Migration and Belonging Before and After 9/11

by Caryl Phillips

Pub Date: June 1st, 2011
ISBN: 978-1-59558-650-6
Publisher: The New Press

A collection of essays on the themes of race, the African diaspora, otherness and identity, from a Caribbean-born, British-raised, and United States–based writer with a sharp eye for the tensions of modern society.

In what could be seen as a sequel to A New World Order: Essays (2001), Phillips, who is better known as a novelist (In the Falling Snow, 2009, etc.), again explores issues of migration and shares his insights into writers and their role in shaping their world. Written over nearly two decades and seemingly for a variety of publications, these highly personal musings open with Phillips’s childhood in Leeds, where for a time he was the only black child in his school. For a Muslim newcomer, Ali, the difference was culture and religion.

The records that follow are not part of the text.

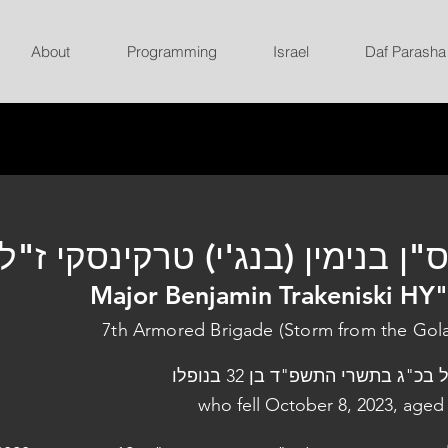
About
Programming
Israel
Daf Parasha
רס"ן בנימין (בנג'י) טרקינסקי ז
Major Benjamin Trakeniski HY
7th Armored Brigade (Storm from the Gol
נפל בכ"ג בתשרי התשפ"ד בן 32 בנו
who fell October 8, 2023, aged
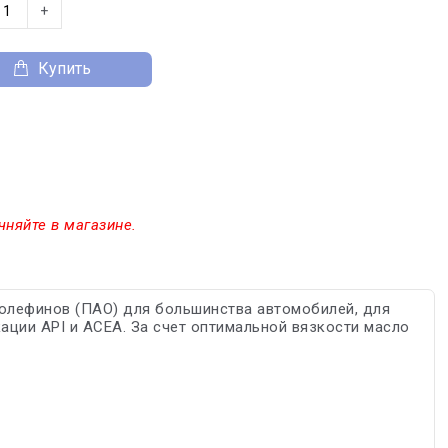
+
Купить
чняйте в магазине.
олефинов (ПАО) для большинства автомобилей, для
ции API и ACEA. За счет оптимальной вязкости масло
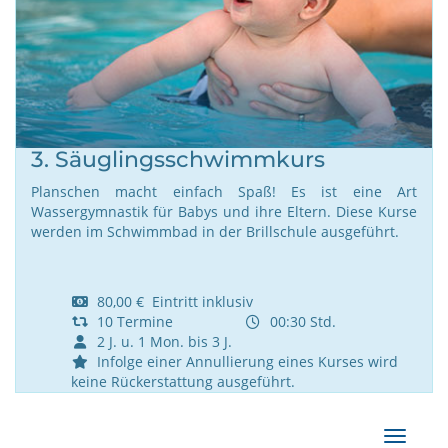
3. Säuglingsschwimmkurs
Planschen macht einfach Spaß! Es ist eine Art
Wassergymnastik für Babys und ihre Eltern. Diese Kurse
werden im Schwimmbad in der Brillschule ausgeführt.
80,00 € Eintritt inklusiv
10 Termine
00:30 Std.
2 J. u. 1 Mon. bis 3 J.
Infolge einer Annullierung eines Kurses wird
keine Rückerstattung ausgeführt.
Navigat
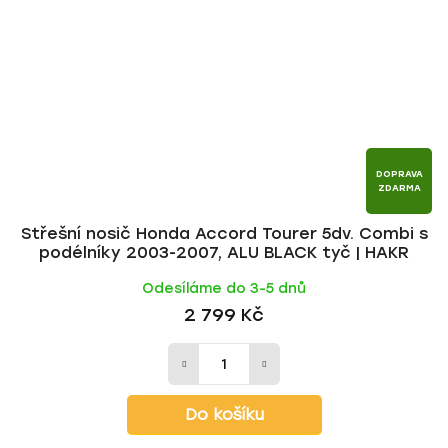
DOPRAVA
ZDARMA
Střešní nosič Honda Accord Tourer 5dv. Combi s
podélníky 2003-2007, ALU BLACK tyč | HAKR
Odesíláme do 3-5 dnů
2 799 Kč
Do košíku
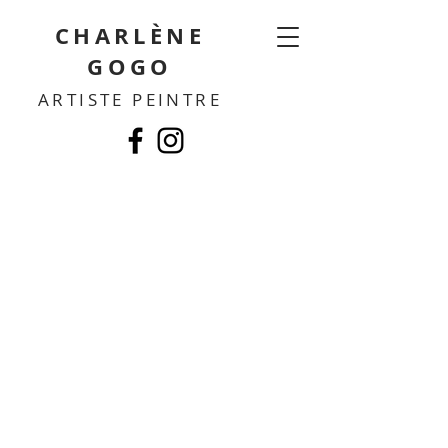
CHARLÈNE
GOGO
ARTISTE PEINTRE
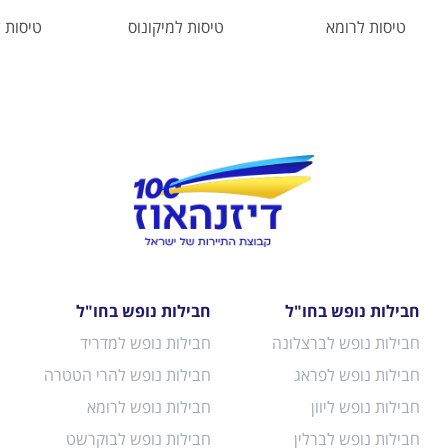
טיסות לרומא
טיסות למיקונוס
טיסות 
חבילות נופש בחו"ל
חבילות נופש בחו"ל
חבילות נופש לברצלונה
חבילות נופש למדריד
חבילות נופש לפראג
חבילות נופש להרי הטטרה
חבילות נופש ליוון
חבילות נופש לרומא
חבילות נופש לברלין
חבילות נופש לבוקרשט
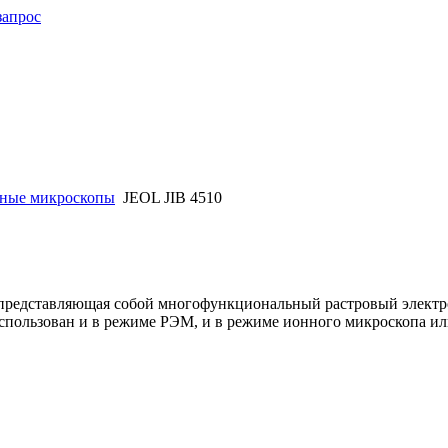
запрос
нные микроскопы
JEOL JIB 4510
ма, представляющая собой многофункциональный растровый эле
пользован и в режиме РЭМ, и в режиме ионного микроскопа ил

Though Phillips found he was “being coloured English,” he saw that Ali remained an outsider. “Distant Shores” contains six pieces on his perceptions and experiences in both Europe and Africa. Europe, he writes, is no longer white and no longer Judeo-Christian, and it never will be again. However, with the help of literature as a bulwark against intolerance, societies can make the necessary transition and transform themselves. The longest section, titled “Outside In,” looks at writers in exile—e.g., James Baldwin in France, Ha Jin in the United States and Chinua Achebe in Canada. The four essays in “Homeland Security,” written between 2001 and 2006, show Phillips’ disappointment over the failure of America to live up to its image as a land of freedom and equality, but also his hope that storytelling will restore the spirit of the country. Profiles, movie and book reviews and autobiographical and journalistic sketches complete the collection.

Although linked by the author’s sense of history and his awareness of being an outsider, these pieces seem uncomfortable together, as though forced to migrate from earlier settings to this new home.